DATASET RECORDS:
-=-=-=-=-
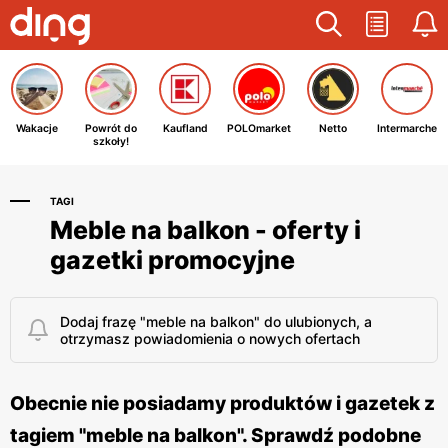
Wakacje
Powrót do
Kaufland
POLOmarket
Netto
Intermarche
szkoły!
TAGI
Meble na balkon - oferty i
gazetki promocyjne
Dodaj frazę "meble na balkon" do ulubionych, a
otrzymasz powiadomienia o nowych ofertach
Obecnie nie posiadamy produktów i gazetek z
tagiem "meble na balkon". Sprawdź podobne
-=-=-=-=-
WHAT IS REQUIRED:
From the opening line of the entries, copy each line exactly until the line with "Obecnie nie posiadamy produktów i gazetek z", which is copied as well; leave out pictures.

ANSWER TO THE PROBLEM:
Wakacje
Powrót do
Kaufland
POLOmarket
Netto
Intermarche
szkoły!
TAGI
Meble na balkon - oferty i
gazetki promocyjne
Dodaj frazę "meble na balkon" do ulubionych, a
otrzymasz powiadomienia o nowych ofertach
Obecnie nie posiadamy produktów i gazetek z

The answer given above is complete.